WHAT YOU NEED TO DO -
Go to the line with "Añadir a la lista de deseos" in the material below and copy from there through the line with "Água do Ministério", exactly. Pictures are not copied.

*** SOURCE INFORMATION Section Begins ***

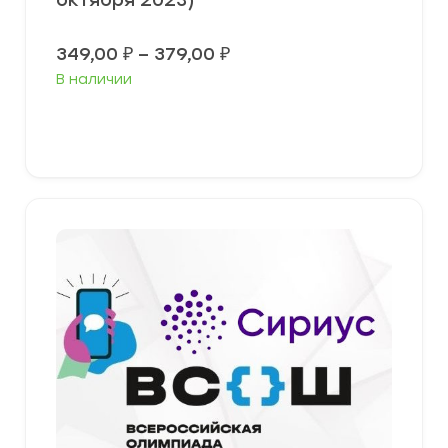
октября 2023)
Диапазон
349,00
₽
–
379,00
₽
цен:
В наличии
349,00 ₽
–
379,00 ₽
Выберите параметры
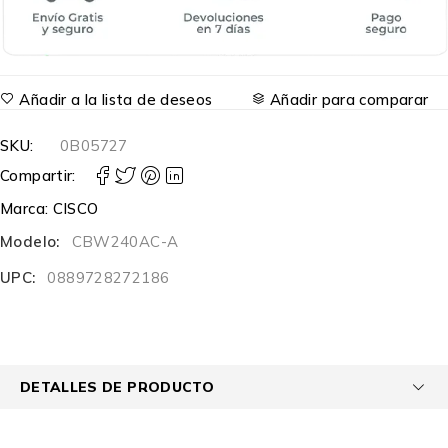
Añadir a la lista de deseos
Añadir para comparar
SKU:
0B05727
Compartir:
Marca:
CISCO
Modelo:
CBW240AC-A
UPC:
0889728272186
DETALLES DE PRODUCTO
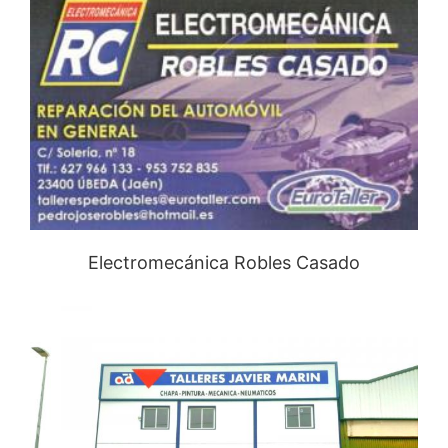
Electromecánica Robles Casado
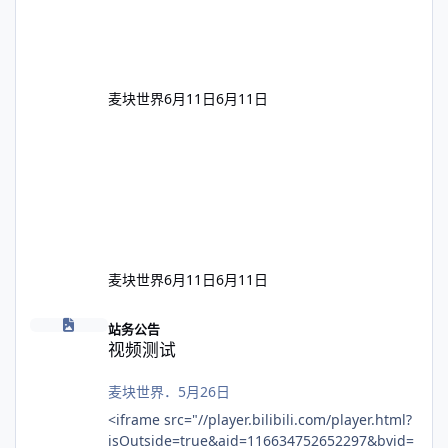
https://movie.douban.com/subject/35754057/
◎片 长 116分钟 ◎导 演 凯尔·加德纳
Kyle Gardiner ◎编 剧 杰瑞米·斯莱特
Jeremy Slater / 埃德·布恩 Ed Boon / 约翰·托拜亚
斯 John Tobias ◎主 演 卡尔·厄本 Karl
麦块世界
6月11日
6月11日
Urban (饰 强尼·凯奇 Johnny Cage)
阿德莱恩·鲁道夫 Adeline Rudolph (饰 吉塔娜
Kita
麦块世界
6月11日
6月11日
视频测试
站务公告
视频测试
麦块世界
．
5月26日
<iframe src="//player.bilibili.com/player.html?
isOutside=true&aid=116634752652297&bvid=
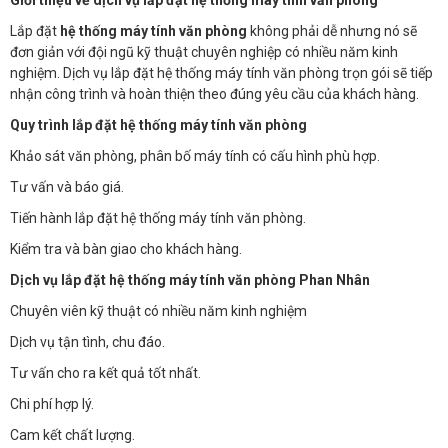
Giới thiệu về dịch vụ lắp đặt hệ thống máy tính văn phòng
Lắp đặt
hệ thống máy tính văn phòng
không phải dễ nhưng nó sẽ
đơn giản với đội ngũ kỹ thuật chuyên nghiệp có nhiều năm kinh
nghiệm. Dịch vụ lắp đặt hệ thống máy tính văn phòng trọn gói sẽ tiếp
nhận công trình và hoàn thiện theo đúng yêu cầu của khách hàng.
Quy trình lắp đặt hệ thống máy tính văn phòng
Khảo sát văn phòng, phân bố máy tính có cấu hình phù hợp.
Tư vấn và báo giá.
Tiến hành lắp đặt hệ thống máy tính văn phòng.
Kiểm tra và bàn giao cho khách hàng.
Dịch vụ lắp đặt hệ thống máy tính văn phòng Phan Nhân
Chuyên viên kỹ thuật có nhiều năm kinh nghiệm
Dịch vụ tận tình, chu đáo.
Tư vấn cho ra kết quả tốt nhất.
Chi phí hợp lý.
Cam kết chất lượng.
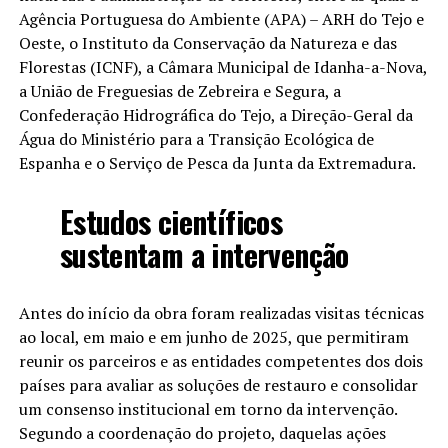
Agência Portuguesa do Ambiente (APA) – ARH do Tejo e
Oeste, o Instituto da Conservação da Natureza e das
Florestas (ICNF), a Câmara Municipal de Idanha-a-Nova,
a União de Freguesias de Zebreira e Segura, a
Confederação Hidrográfica do Tejo, a Direção-Geral da
Água do Ministério para a Transição Ecológica de
Espanha e o Serviço de Pesca da Junta da Extremadura.
Estudos científicos
sustentam a intervenção
Antes do início da obra foram realizadas visitas técnicas
ao local, em maio e em junho de 2025, que permitiram
reunir os parceiros e as entidades competentes dos dois
países para avaliar as soluções de restauro e consolidar
um consenso institucional em torno da intervenção.
Segundo a coordenação do projeto, daquelas ações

*** SOURCE INFORMATION Section Ends ***

WRITTEN REPLY -
Añadir a la lista de deseos
Añadir para comparar
SKU:
0B05727
Compartir:
Marca:
CISCO
Modelo:
CBW240AC-A
UPC:
0889728272186
DETALLES DE PRODUCTO
Electromecánica Robles Casado
https://movie.douban.com/subject/35754057/
◎片 长 116分钟 ◎导 演 凯尔·加德纳
Kyle Gardiner ◎编 剧 杰瑞米·斯莱特
Jeremy Slater / 埃德·布恩 Ed Boon / 约翰·托拜亚
斯 John Tobias ◎主 演 卡尔·厄本 Karl
麦块世界
6月11日
6月11日
Urban (饰 强尼·凯奇 Johnny Cage)
阿德莱恩·鲁道夫 Adeline Rudolph (饰 吉塔娜
Kita
麦块世界
6月11日
6月11日
视频测试
站务公告
视频测试
麦块世界
．
5月26日
<iframe src="//player.bilibili.com/player.html?
isOutside=true&aid=116634752652297&bvid=
Giới thiệu về dịch vụ lắp đặt hệ thống máy tính văn phòng
Lắp đặt
hệ thống máy tính văn phòng
không phải dễ nhưng nó sẽ
đơn giản với đội ngũ kỹ thuật chuyên nghiệp có nhiều năm kinh
nghiệm. Dịch vụ lắp đặt hệ thống máy tính văn phòng trọn gói sẽ tiếp
nhận công trình và hoàn thiện theo đúng yêu cầu của khách hàng.
Quy trình lắp đặt hệ thống máy tính văn phòng
Khảo sát văn phòng, phân bố máy tính có cấu hình phù hợp.
Tư vấn và báo giá.
Tiến hành lắp đặt hệ thống máy tính văn phòng.
Kiểm tra và bàn giao cho khách hàng.
Dịch vụ lắp đặt hệ thống máy tính văn phòng Phan Nhân
Chuyên viên kỹ thuật có nhiều năm kinh nghiệm
Dịch vụ tận tình, chu đáo.
Tư vấn cho ra kết quả tốt nhất.
Chi phí hợp lý.
Cam kết chất lượng.
Agência Portuguesa do Ambiente (APA) – ARH do Tejo e
Oeste, o Instituto da Conservação da Natureza e das
Florestas (ICNF), a Câmara Municipal de Idanha-a-Nova,
a União de Freguesias de Zebreira e Segura, a
Confederação Hidrográfica do Tejo, a Direção-Geral da
Água do Ministério para a Transição Ecológica de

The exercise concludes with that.